Надо всем в Прямухине – и над уютным домом, и над живописным парком, в котором со вкусом были проложены аллеи и дорожки, и над величественными деревьями, и над простой и изящной церковью, и над полуразвалившейся поэтическою часовнею у кладбища – веял дух хозяина. Белинский, видимо, уже встречался с Александром Михайловичем Бакуниным в Москве год назад, куда тот привозил своих дочерей Любу и Татьяну. Теперь Белинский мог познакомиться с ним поближе.
Невозможно было не любоваться этим седым, статным, величественным стариком с голубыми глазами, с неизменной улыбкой, с жадным интересом ко всему новому и свежему.
Окончивший в свое время в Италии Падуанский университет, сотрудник русского посольства в Неаполе, друг известного писателя Капниста и поэта и архитектора Николая Львова, член кружка Державина, близкий к семье декабристов Муравьевых, основателей «Союза благоденствия», Александр Михайлович Бакунин связывал воедино самые разнообразные традиции: западноевропейской культуры и русской, века минувшего и нового. От Бакунина-старшего происходила в значительной мере та печать талантливости и оригинальности, которой были отмечены почти все члены этого обширного семейства.

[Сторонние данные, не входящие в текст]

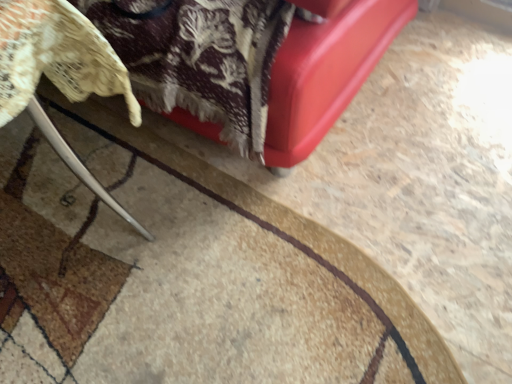 Question: Considering the relative sizes of metallic silver chair at lower left and carpeted mat at lower left in the image provided, is metallic silver chair at lower left smaller than carpeted mat at lower left?

Choices:
 (A) no
 (B) yes

Answer: (A)

Question: From the image's perspective, is metallic silver chair at lower left above carpeted mat at lower left?

Choices:
 (A) yes
 (B) no

Answer: (A)

Question: Would you consider metallic silver chair at lower left to be distant from carpeted mat at lower left?

Choices:
 (A) yes
 (B) no

Answer: (B)

Question: From a real-world perspective, is metallic silver chair at lower left under carpeted mat at lower left?

Choices:
 (A) yes
 (B) no

Answer: (B)

Question: Is carpeted mat at lower left surrounded by metallic silver chair at lower left?

Choices:
 (A) no
 (B) yes

Answer: (A)

Question: Could you tell me if metallic silver chair at lower left is turned towards carpeted mat at lower left?

Choices:
 (A) no
 (B) yes

Answer: (A)

Question: Is there a large distance between carpeted mat at lower left and metallic silver chair at lower left?

Choices:
 (A) no
 (B) yes

Answer: (A)

Question: Is carpeted mat at lower left behind metallic silver chair at lower left?

Choices:
 (A) yes
 (B) no

Answer: (A)

Question: Is carpeted mat at lower left positioned with its back to metallic silver chair at lower left?

Choices:
 (A) yes
 (B) no

Answer: (B)

Question: Is carpeted mat at lower left smaller than metallic silver chair at lower left?

Choices:
 (A) no
 (B) yes

Answer: (B)

Question: Does carpeted mat at lower left appear on the right side of metallic silver chair at lower left?

Choices:
 (A) yes
 (B) no

Answer: (A)

Question: Considering the relative sizes of carpeted mat at lower left and metallic silver chair at lower left in the image provided, is carpeted mat at lower left bigger than metallic silver chair at lower left?

Choices:
 (A) yes
 (B) no

Answer: (B)

Question: From a real-world perspective, is carpeted mat at lower left positioned above or below metallic silver chair at lower left?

И не только юноши, Михаил и его братья, но и их сестры. О, какое очарование придавали они всему прямухинскому гнезду, семье Бакуниных! Рассказывают, что нервический Клюшников питал к ним что-то вроде религиозного пиетета. Да только ли Клюшников! «Бескорыстно любуешься этими девушками, как прекрасными созданиями Божиими, – говорил Станкевич, – смотришь, слушаешь, хочешь схватить и навсегда при себе удержать эти ангельские лица, чтоб глядеть на них, когда тяжело на душе…»
Белинский как-то в шутку сказал Бакунину, что с него достаточно было бы одной такой сестры, а судьба расщедрилась и дала ему четырех.
Во время пребывания Белинского в Прямухине все четыре были дома. С Любой и Татьяной Белинский уже встречался в Москве год назад. Знал он, видимо (или догадывался), и о тех чувствах, которые питал к Любе Станкевич.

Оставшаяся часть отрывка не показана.